* _WHAT NEEDS TO BE DONE_
Every entry below is to be copied exactly, apart from any picture it holds.
INPUT RECORDS below:
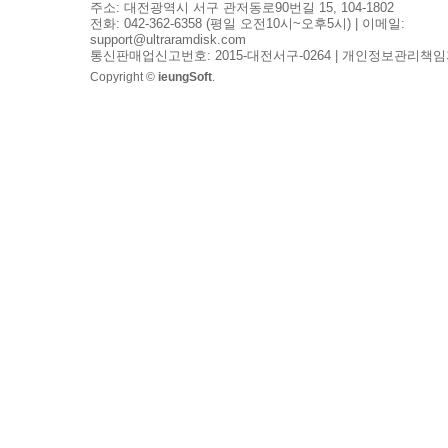
주소: 대전광역시 서구 관저동로90번길 15, 104-1802
전화: 042-362-6358 (평일 오전10시~오후5시) | 이메일:
support@ultraramdisk.com
통신판매업신고번호: 2015-대전서구-0264 | 개인정보관리책임
Copyright ©
ieungSoft
.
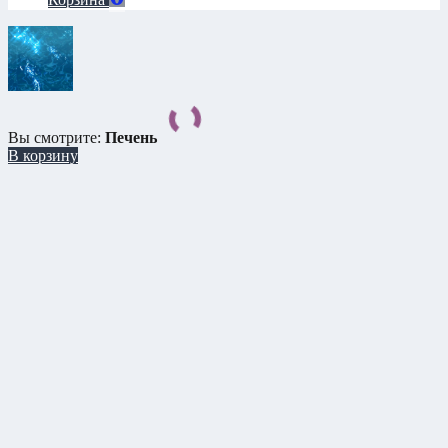
Вы смотрите:
Печень
В корзину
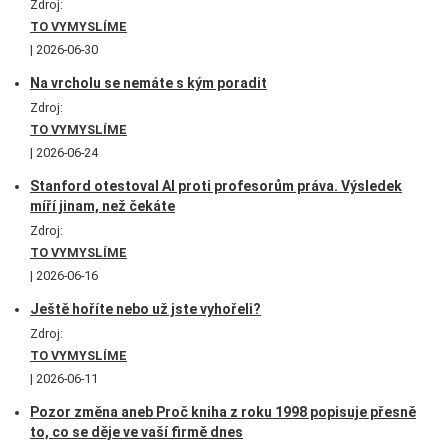
Zdroj:
TO VYMYSLÍME
2026-06-30
Na vrcholu se nemáte s kým poradit
Zdroj:
TO VYMYSLÍME
2026-06-24
Stanford otestoval AI proti profesorům práva. Výsledek
míří jinam, než čekáte
Zdroj:
TO VYMYSLÍME
2026-06-16
Ještě hoříte nebo už jste vyhořeli?
Zdroj:
TO VYMYSLÍME
2026-06-11
Pozor změna aneb Proč kniha z roku 1998 popisuje přesně
to, co se děje ve vaší firmě dnes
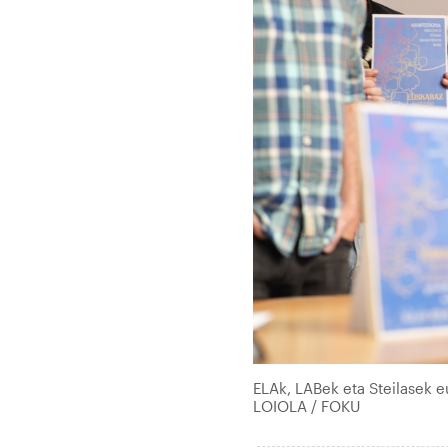
ELAk, LABek eta Steilasek e
LOIOLA / FOKU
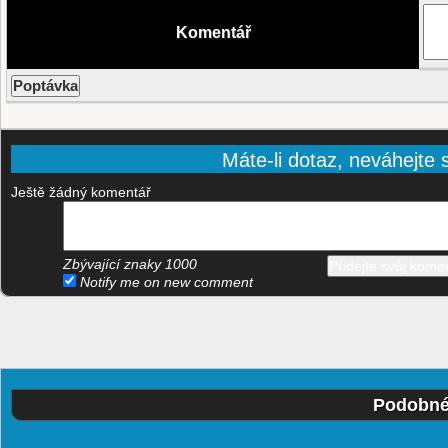
Komentář
Máte-li dotaz, neváhejte s
Ještě žádný komentář
Zbývající znaky
1000
Notify me on new comment
Podobné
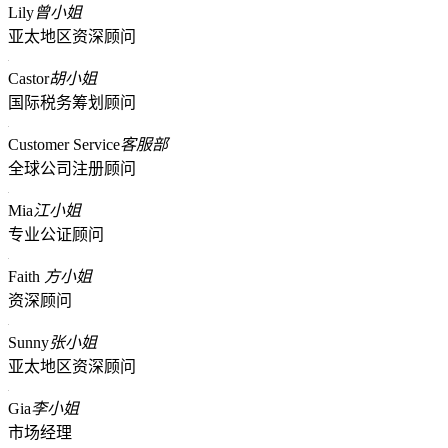
Lily
曾小姐
亚太地区资深顾问
Castor
胡小姐
国际税务筹划顾问
Customer Service
客服部
全球公司注册顾问
Mia
江小姐
专业公证顾问
Faith
方小姐
资深顾问
Sunny
张小姐
亚太地区资深顾问
Gia
李小姐
市场经理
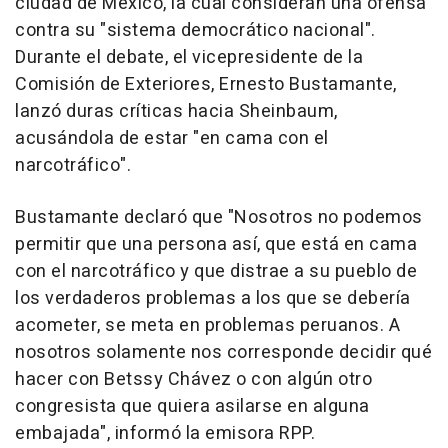
ciudad de México, la cual consideran una ofensa
contra su "sistema democrático nacional".
Durante el debate, el vicepresidente de la
Comisión de Exteriores, Ernesto Bustamante,
lanzó duras críticas hacia Sheinbaum,
acusándola de estar "en cama con el
narcotráfico".
Bustamante declaró que "Nosotros no podemos
permitir que una persona así, que está en cama
con el narcotráfico y que distrae a su pueblo de
los verdaderos problemas a los que se debería
acometer, se meta en problemas peruanos. A
nosotros solamente nos corresponde decidir qué
hacer con Betssy Chávez o con algún otro
congresista que quiera asilarse en alguna
embajada", informó la emisora RPP.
End of INPUT RECORDS.
* _OUTPUT_
주소: 대전광역시 서구 관저동로90번길 15, 104-1802
전화: 042-362-6358 (평일 오전10시~오후5시) | 이메일:
support@ultraramdisk.com
통신판매업신고번호: 2015-대전서구-0264 | 개인정보관리책임
Copyright ©
ieungSoft
.
Вы смотрите:
Печень
В корзину
Zdroj:
TO VYMYSLÍME
2026-06-30
Na vrcholu se nemáte s kým poradit
Zdroj:
TO VYMYSLÍME
2026-06-24
Stanford otestoval AI proti profesorům práva. Výsledek
míří jinam, než čekáte
Zdroj:
TO VYMYSLÍME
2026-06-16
Ještě hoříte nebo už jste vyhořeli?
Zdroj:
TO VYMYSLÍME
2026-06-11
Pozor změna aneb Proč kniha z roku 1998 popisuje přesně
to, co se děje ve vaší firmě dnes
ELAk, LABek eta Steilasek e
LOIOLA / FOKU
Komentář
Máte-li dotaz, neváhejte s
Ještě žádný komentář
Zbývající znaky
1000
Notify me on new comment
Podobné
Lily
曾小姐
亚太地区资深顾问
Castor
胡小姐
国际税务筹划顾问
Customer Service
客服部
全球公司注册顾问
Mia
江小姐
专业公证顾问
Faith
方小姐
资深顾问
Sunny
张小姐
亚太地区资深顾问
Gia
李小姐
市场经理
ciudad de México, la cual consideran una ofensa
contra su "sistema democrático nacional".
Durante el debate, el vicepresidente de la
Comisión de Exteriores, Ernesto Bustamante,
lanzó duras críticas hacia Sheinbaum,
acusándola de estar "en cama con el
narcotráfico".
Bustamante declaró que "Nosotros no podemos
permitir que una persona así, que está en cama
con el narcotráfico y que distrae a su pueblo de
los verdaderos problemas a los que se debería
acometer, se meta en problemas peruanos. A
nosotros solamente nos corresponde decidir qué
hacer con Betssy Chávez o con algún otro
congresista que quiera asilarse en alguna
embajada", informó la emisora RPP.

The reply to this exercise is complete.